Which lines of the data contain the string "page"? Copy every one of them.
###
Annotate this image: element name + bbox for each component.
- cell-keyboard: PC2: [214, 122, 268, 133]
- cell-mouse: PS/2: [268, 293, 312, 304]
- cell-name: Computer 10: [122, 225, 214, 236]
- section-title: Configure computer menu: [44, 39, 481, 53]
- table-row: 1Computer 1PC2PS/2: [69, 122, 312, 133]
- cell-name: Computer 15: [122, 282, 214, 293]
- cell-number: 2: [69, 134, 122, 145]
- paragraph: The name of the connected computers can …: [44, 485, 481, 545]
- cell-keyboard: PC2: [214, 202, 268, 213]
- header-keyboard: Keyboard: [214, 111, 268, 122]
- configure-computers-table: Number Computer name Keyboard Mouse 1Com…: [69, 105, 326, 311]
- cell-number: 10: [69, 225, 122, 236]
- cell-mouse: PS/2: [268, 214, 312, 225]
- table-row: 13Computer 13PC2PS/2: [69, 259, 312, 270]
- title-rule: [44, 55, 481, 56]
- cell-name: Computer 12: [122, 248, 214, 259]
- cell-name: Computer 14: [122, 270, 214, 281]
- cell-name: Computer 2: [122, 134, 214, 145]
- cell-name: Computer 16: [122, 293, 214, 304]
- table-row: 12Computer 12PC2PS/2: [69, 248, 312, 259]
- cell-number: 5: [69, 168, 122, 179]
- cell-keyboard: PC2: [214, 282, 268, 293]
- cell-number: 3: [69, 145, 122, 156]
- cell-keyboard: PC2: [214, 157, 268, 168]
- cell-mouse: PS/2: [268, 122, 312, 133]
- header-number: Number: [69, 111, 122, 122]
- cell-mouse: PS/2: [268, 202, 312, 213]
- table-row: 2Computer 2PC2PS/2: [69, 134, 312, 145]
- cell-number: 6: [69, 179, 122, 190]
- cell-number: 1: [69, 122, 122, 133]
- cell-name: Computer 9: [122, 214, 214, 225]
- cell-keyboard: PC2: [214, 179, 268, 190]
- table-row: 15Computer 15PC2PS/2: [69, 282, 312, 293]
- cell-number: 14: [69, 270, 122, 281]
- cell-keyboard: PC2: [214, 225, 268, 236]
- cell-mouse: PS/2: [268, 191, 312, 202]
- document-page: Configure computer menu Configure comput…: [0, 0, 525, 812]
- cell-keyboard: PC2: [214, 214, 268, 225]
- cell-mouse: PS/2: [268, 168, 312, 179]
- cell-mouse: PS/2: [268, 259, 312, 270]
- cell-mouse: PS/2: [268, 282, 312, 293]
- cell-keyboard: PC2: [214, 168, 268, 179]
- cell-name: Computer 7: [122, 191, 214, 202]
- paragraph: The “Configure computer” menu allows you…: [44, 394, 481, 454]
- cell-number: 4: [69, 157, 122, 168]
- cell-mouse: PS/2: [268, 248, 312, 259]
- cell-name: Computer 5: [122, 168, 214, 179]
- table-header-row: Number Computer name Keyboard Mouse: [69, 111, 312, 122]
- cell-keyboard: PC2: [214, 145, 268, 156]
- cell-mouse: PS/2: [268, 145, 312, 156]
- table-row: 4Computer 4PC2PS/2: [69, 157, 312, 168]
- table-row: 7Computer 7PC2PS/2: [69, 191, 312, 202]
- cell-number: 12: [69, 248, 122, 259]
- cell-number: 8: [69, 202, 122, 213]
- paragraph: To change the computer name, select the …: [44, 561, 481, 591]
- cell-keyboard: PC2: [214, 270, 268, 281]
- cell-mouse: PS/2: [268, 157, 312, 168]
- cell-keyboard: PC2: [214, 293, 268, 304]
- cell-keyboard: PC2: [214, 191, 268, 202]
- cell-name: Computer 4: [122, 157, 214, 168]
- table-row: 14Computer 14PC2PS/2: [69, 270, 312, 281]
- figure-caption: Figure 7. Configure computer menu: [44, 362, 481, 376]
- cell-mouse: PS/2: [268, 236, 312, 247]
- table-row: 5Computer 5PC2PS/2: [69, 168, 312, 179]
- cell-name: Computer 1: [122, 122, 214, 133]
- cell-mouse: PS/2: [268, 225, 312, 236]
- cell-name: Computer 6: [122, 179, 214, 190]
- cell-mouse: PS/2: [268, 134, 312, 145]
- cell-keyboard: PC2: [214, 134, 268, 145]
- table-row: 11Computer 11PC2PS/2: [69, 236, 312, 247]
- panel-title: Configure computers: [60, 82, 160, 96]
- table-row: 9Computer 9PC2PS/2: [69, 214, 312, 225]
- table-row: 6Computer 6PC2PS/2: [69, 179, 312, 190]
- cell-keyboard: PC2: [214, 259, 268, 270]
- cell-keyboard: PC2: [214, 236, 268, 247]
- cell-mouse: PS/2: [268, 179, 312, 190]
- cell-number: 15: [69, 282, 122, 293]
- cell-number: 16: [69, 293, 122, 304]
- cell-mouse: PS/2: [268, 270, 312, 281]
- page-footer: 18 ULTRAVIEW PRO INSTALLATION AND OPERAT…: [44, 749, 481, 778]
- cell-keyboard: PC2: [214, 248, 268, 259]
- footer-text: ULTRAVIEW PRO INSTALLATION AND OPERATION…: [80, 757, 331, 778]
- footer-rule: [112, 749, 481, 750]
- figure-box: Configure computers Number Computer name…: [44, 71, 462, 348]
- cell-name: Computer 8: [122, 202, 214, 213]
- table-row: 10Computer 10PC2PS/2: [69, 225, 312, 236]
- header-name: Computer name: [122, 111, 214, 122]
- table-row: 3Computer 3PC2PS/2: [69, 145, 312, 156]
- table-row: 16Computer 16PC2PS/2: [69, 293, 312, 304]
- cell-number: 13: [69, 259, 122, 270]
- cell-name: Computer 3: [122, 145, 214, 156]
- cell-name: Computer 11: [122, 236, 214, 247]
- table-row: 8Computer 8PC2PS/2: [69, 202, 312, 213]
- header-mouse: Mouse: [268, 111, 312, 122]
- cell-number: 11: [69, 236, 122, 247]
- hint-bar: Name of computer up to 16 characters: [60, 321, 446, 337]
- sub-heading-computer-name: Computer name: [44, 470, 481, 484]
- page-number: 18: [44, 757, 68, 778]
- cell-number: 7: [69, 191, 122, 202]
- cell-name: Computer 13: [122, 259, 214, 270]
###
Response for this exercise
- document-page: Configure computer menu Configure comput…: [0, 0, 525, 812]
- page-footer: 18 ULTRAVIEW PRO INSTALLATION AND OPERAT…: [44, 749, 481, 778]
- page-number: 18: [44, 757, 68, 778]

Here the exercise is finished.